Being huge fan of Quicksilver (the Swiss army knife of Mac utilities), I was pretty excited to check out the new Mac version of Google Desktop. As soon as it was released yesterday, I grabbed the download, and gleefully fired up the… installer downloader?
And that was about the end of the excitement. Instead of the usual disk image with an application, Google actually gives you the Google Updater, which acts as an installer for all of Google's applications, and downloads the latest version on demand. I'm not a huge fan of extra, useless applications (I don't mind them when they're useful), so the tedious install process and choice to use Google Updater were strike one for me. Further cementing this is the fact that Google Updater Helper is always running in the background, unless you kill it.
After I dealt with the installation, and finally got Google Updater to close (and killed the process), I was still pretty pumped, so off to Google Desktop I went. Upon launching it for the first time, Google Desktop starts indexing. And indexing. And indexing. There are options to change which folders it looks at, but I'm not sure if cutting down the number of folders will stop it from indexing everything at first launch. On my 1.5 GHz Powerbook, indexing my 47GB of files took two and a half hours, which isn't terrible. More annoyingly, though, is that fact that the indexing process cannot be easily stopped. There's no way to shut it down from the preference pane, and killing the process simply causes it to re-spawn. I'm going to count this as strike two.

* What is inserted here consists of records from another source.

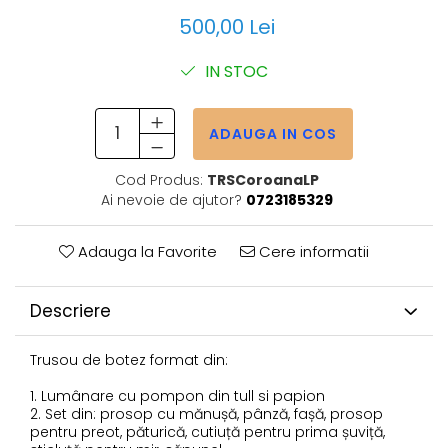
500,00 Lei
IN STOC
ADAUGA IN COS
Cod Produs:
TRSCoroanaLP
Ai nevoie de ajutor?
0723185329
Adauga la Favorite
Cere informatii
Descriere
Trusou de botez format din:
1. Lumânare cu pompon din tull si papion
2. Set din: prosop cu mănușă, pânză, fașă, prosop
pentru preot, păturică, cutiuță pentru prima șuviță,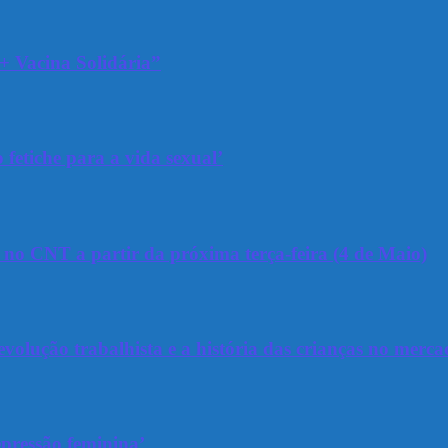
+ Vacina Solidária”
 fetiche para a vida sexual’
a no CNT a partir da próxima terça-feira (4 de Maio)
olução trabalhista e a história das crianças no merca
epressão feminina’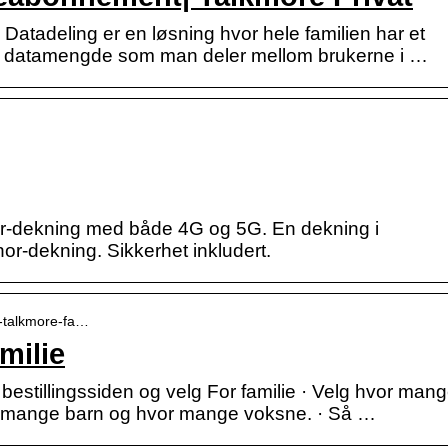
Datadeling er en løsning hvor hele familien har et
s datamengde som man deler mellom brukerne i …
nor-dekning med både 4G og 5G. En dekning i
or-dekning. Sikkerhet inkludert.
ll-talkmore-fa…
milie
l bestillingssiden og velg For familie · Velg hvor man
vor mange barn og hvor mange voksne. · Så …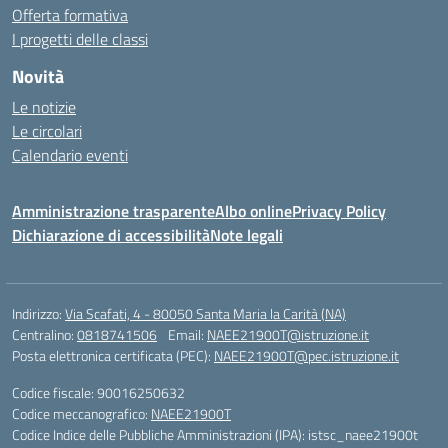
Offerta formativa
I progetti delle classi
Novità
Le notizie
Le circolari
Calendario eventi
Amministrazione trasparente
Albo online
Privacy Policy
Dichiarazione di accessibilità
Note legali
Indirizzo:
Via Scafati, 4 - 80050 Santa Maria la Carità (NA)
Centralino:
0818741506
Email:
NAEE21900T@istruzione.it
Posta elettronica certificata (PEC):
NAEE21900T@pec.istruzione.it
Codice fiscale: 90016250632
Codice meccanografico:
NAEE21900T
Codice Indice delle Pubbliche Amministrazioni (IPA): istsc_naee21900t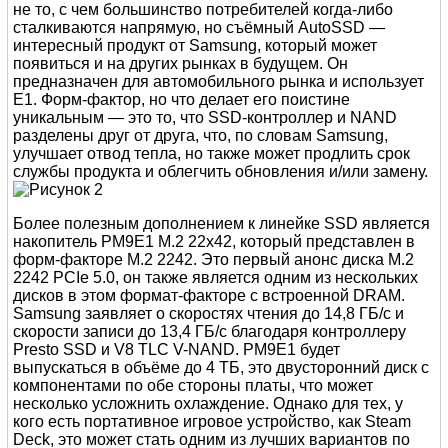
не то, с чем большинство потребителей когда-либо
сталкиваются напрямую, но съёмный AutoSSD —
интересный продукт от Samsung, который может
появиться и на других рынках в будущем. Он
предназначен для автомобильного рынка и использует
E1. Форм-фактор, но что делает его поистине
уникальным — это то, что SSD-контроллер и NAND
разделены друг от друга, что, по словам Samsung,
улучшает отвод тепла, но также может продлить срок
службы продукта и облегчить обновления и/или замену.
Более полезным дополнением к линейке SSD является
накопитель PM9E1 M.2 22x42, который представлен в
форм-факторе M.2 2242. Это первый анонс диска M.2
2242 PCIe 5.0, он также является одним из нескольких
дисков в этом формат-факторе с встроенной DRAM.
Samsung заявляет о скоростях чтения до 14,8 ГБ/с и
скорости записи до 13,4 ГБ/с благодаря контроллеру
Presto SSD и V8 TLC V-NAND. PM9E1 будет
выпускаться в объёме до 4 ТБ, это двусторонний диск с
компонентами по обе стороны платы, что может
несколько усложнить охлаждение. Однако для тех, у
кого есть портативное игровое устройство, как Steam
Deck, это может стать одним из лучших вариантов по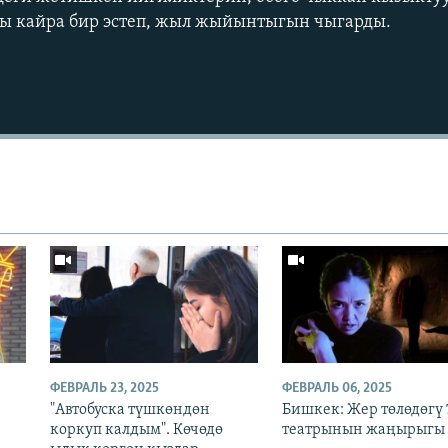
ды кайра бир эстеп, жыл жыйынтыгын чыгарды.
ФЕВРАЛЬ 23, 2025
ФЕВРАЛЬ 06, 2025
"Автобуска түшкөндөн
Бишкек: Жер төлөдөгү 
коркуп калдым". Көчөдө
театрынын жаңырыгы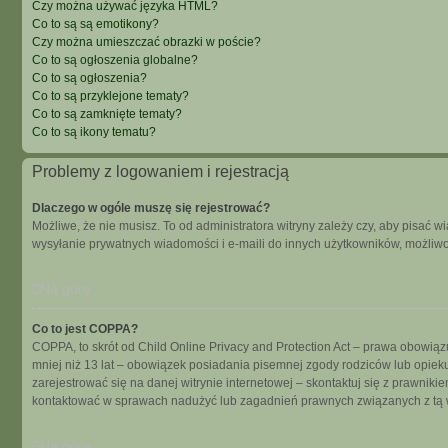
Czy można używać języka HTML?
Co to są są emotikony?
Czy można umieszczać obrazki w poście?
Co to są ogłoszenia globalne?
Co to są ogłoszenia?
Co to są przyklejone tematy?
Co to są zamknięte tematy?
Co to są ikony tematu?
Problemy z logowaniem i rejestracją
Dlaczego w ogóle muszę się rejestrować?
Możliwe, że nie musisz. To od administratora witryny zależy czy, aby pisać w
wysyłanie prywatnych wiadomości i e-maili do innych użytkowników, możliwość
Na górę
Co to jest COPPA?
COPPA, to skrót od Child Online Privacy and Protection Act – prawa obowiąz
mniej niż 13 lat – obowiązek posiadania pisemnej zgody rodziców lub opieku
zarejestrować się na danej witrynie internetowej – skontaktuj się z prawnik
kontaktować w sprawach nadużyć lub zagadnień prawnych związanych z tą w
Na górę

Once I finished with the lovely task of trying to kill the indexer, I began to wonder just what other tricks Google Desktop had up its sleeve. Apparently John Gruber had the same question, as he's taken a look at just what files Google Desktop puts where. If you're bothered by applications throwing things around willy-nilly, stay away from Google Desktop. In addition to the application, it comes with an InputManager (which tend to be nasty hacks, and are deprecated in Leopard) that gets installed for all users, and also add some daemons and a preference pane. What really gets John, though, is the fact that Google Desktop installs to the sacred ground that is /System/Library, which apparently shouldn't be touched by developers. After reading his piece, I chalked up strike three for Google Desktop, and decided to dump it.
Fortunately, the uninstall functionality works quite well, and gets rid of all of Google Desktop's tendrils. Now, I know I'm a bit picky when it comes to my software, and I'm certainly hopeful for what Google Desktop may become in the future, but I don't see any reason to use it at this point in time. It may well turn into a great utility, but for now it's bloated with extra stuff, lacks features, and generally doesn't behave like a Mac app can (and should, especially with regards to install locations). As such, I can't see myself re-installing it any time soon.